Philips has been able to produce an autostereoscopic 3D LCD panel with nine viewing zones, enabling a viewer’s eyes to experience the 3D effect even as they move past the display in a shopping mall, entertainment venue, or other public location. After showing autostereoscopic 3D LCD prototypes for several years, Philips recently began shipping three models: the original 1920x1080 42in. panel (which can be grouped in a 3x3 matrix to form a 132in. 3D WOWzone display), a 1920x1080 52in. panel, and a QFHD 3840x2160 56in. panel.
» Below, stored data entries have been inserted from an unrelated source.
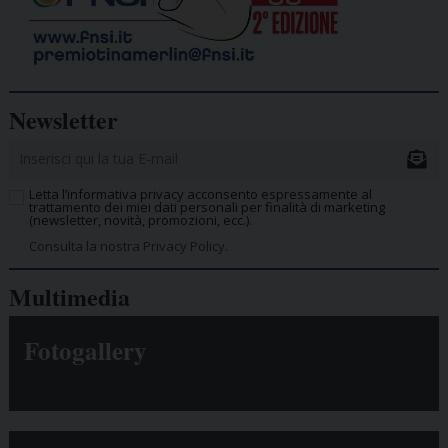
Newsletter
Letta l’informativa privacy acconsento espressamente al
trattamento dei miei dati personali per finalità di marketing
(newsletter, novità, promozioni, ecc.).
Consulta la nostra Privacy Policy.
Multimedia
Fotogallery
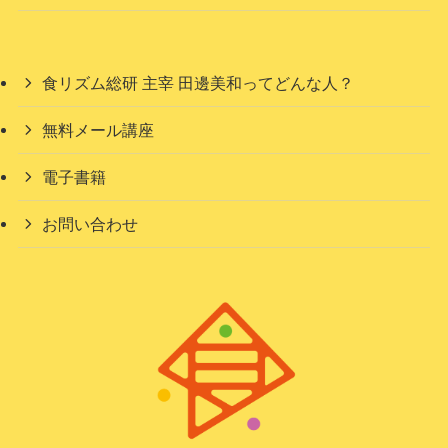
食リズム総研 主宰 田邊美和ってどんな人？
無料メール講座
電子書籍
お問い合わせ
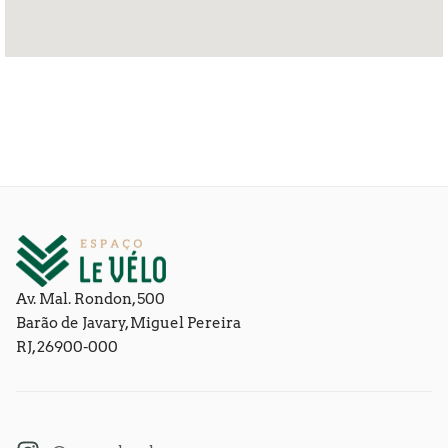
Av. Mal. Rondon, 500
Barão de Javary, Miguel Pereira
RJ, 26900-000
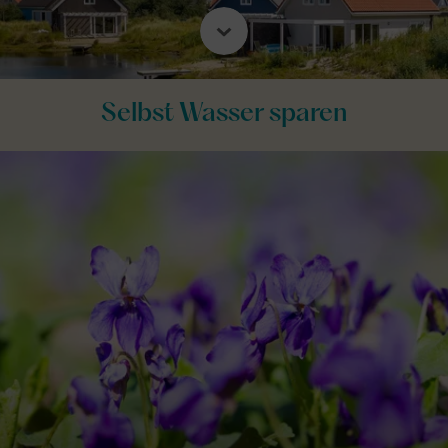
Selbst Wasser sparen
Prices range from less than $10,000 to roughly $25,000, so there is a clear price premium for the 3D capabilities.

Insight Media, an industry analyst firm that has written a comprehensive report on autostereoscopic 3D for digital signage, estimates that these new 3D panels cost roughly 2.2 times as much as similarly sized 2D panels. However, Insight Media sees the potential for a much greater novelty impact in a digital-signage environment, and that’s what Philips and others are hoping will drive adoption. Although Philips is the only manufacturer that has actually come to market, several others—including LG and Samsung—have demonstrated similar technology at tradeshows. Others, including Apple and Sharp, are also working on comparable technology.

Grabbing What?

The wow factor of a 3D image in a public-signage setting is fairly easy to appreciate, but there are, of course, a few caveats associated with adopting the technology beyond just the displays. As with any digital-signage installation, capital expenditures are only one aspect to consider. Finding a continuing source of fresh content is critical for keeping public signage informative, eye-catching, and ultimately effective. That’s getting a lot easier at all levels for 2D content, with digital-signage vendors developing straightforward ways for administrators to generate content with templates and text. Yet 3D presents new problems.